Sunday, December 24, 2006

Want for light

Its dark at this hour of night. Its just not the night that's dark, its more than that. It encompasses my perceived vision, my thoughts and my steak of hope. What I have heard for just that thing asked - is a laugh, a smile or are you crazy.

life's not been a roller coaster but still there are a lot of apprehensions, lot of inhibition and they do not go easily - adding to that darkness I see. Or should I say what all I don't see. I have colored glasses on and I don't want to take them off. I love what I see and want to believe the same. Its funny - I know am wearing glasses but then want to live with them anyways....Crazy ways.

Cant go down, cant go up, its a virtual stagnation of emotions. Ah... Me , but why do I pity myself - I only choose this ; nobody asked me to.
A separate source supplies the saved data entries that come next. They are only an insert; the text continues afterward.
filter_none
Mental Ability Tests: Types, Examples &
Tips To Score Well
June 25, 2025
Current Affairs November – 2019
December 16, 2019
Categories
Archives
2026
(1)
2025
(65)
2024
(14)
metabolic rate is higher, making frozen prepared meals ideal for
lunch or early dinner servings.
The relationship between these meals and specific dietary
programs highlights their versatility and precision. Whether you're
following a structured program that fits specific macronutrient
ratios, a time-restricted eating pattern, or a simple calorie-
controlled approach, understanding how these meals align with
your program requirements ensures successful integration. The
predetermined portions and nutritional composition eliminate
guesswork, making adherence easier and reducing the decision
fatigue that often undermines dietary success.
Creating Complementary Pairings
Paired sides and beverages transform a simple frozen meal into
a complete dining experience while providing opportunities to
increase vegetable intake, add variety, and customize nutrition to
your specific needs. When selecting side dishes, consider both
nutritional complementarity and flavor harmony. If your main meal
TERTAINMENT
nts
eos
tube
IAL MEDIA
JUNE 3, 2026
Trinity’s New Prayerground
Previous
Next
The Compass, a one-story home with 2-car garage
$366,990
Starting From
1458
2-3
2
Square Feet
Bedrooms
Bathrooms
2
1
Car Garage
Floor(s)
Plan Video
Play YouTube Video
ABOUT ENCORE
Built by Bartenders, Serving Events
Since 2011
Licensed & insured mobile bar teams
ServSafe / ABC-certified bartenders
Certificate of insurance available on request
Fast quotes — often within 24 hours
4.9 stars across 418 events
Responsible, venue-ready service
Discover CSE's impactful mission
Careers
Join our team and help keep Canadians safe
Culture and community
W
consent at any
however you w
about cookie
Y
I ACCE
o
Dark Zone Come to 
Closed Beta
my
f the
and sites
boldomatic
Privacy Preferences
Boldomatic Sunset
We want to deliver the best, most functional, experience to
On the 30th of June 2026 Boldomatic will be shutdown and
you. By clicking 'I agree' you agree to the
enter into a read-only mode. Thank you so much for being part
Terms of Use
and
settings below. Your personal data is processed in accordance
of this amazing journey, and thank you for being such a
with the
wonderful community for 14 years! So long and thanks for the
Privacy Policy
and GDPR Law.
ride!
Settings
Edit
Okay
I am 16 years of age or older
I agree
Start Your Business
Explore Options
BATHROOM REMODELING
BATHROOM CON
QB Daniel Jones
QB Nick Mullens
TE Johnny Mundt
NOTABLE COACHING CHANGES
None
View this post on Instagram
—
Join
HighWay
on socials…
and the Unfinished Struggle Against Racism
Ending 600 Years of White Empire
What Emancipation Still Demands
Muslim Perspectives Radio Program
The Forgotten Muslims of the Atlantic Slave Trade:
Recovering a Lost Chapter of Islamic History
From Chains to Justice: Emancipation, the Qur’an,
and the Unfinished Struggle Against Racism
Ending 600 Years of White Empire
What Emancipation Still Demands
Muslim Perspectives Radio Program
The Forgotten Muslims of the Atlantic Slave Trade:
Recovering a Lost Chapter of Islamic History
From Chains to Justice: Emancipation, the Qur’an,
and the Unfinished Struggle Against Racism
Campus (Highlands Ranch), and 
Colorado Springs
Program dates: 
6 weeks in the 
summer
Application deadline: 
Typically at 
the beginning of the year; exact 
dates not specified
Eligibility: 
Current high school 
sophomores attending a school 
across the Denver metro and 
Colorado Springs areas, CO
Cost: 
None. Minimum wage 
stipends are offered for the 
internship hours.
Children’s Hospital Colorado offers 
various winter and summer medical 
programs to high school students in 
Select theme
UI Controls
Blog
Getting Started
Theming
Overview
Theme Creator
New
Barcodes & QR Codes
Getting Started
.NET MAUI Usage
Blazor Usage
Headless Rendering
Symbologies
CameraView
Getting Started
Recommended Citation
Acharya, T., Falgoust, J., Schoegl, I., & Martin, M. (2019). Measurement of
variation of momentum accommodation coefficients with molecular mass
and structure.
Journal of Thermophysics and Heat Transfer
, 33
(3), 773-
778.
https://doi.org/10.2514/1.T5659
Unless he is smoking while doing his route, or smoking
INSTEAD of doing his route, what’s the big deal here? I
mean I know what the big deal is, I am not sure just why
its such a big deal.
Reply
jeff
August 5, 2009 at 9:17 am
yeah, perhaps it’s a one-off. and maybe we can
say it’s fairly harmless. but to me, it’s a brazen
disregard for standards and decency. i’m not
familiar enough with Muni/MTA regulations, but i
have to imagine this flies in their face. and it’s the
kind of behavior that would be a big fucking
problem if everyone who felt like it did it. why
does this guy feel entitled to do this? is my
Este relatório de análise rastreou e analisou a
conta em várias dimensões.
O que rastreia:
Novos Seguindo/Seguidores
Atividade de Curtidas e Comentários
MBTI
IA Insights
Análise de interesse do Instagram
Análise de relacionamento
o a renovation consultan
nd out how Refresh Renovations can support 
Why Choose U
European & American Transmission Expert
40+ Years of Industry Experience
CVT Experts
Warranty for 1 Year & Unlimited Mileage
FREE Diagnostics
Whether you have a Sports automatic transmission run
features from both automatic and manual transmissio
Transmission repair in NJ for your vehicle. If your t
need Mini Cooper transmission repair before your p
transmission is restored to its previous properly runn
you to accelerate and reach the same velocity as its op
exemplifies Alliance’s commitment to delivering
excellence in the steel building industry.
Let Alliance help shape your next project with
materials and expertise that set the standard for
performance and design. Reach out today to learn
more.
Cant blame you or anyone for that matter, its just me and I need to get out of this labyrinth; Need to get out of this emotional rut.

Need to force myself to throw those glasses away- to face the light - of whatever is there, may be just the moon and stars - but yes need to face it. Need to resurrect all over again and learn from the phoenix. Need to see the light but for now the glasses are still on and they have a hope. The same colored light will shine, a streak will come to dispel the gloom.

Hey light, hey life - are you listening...There.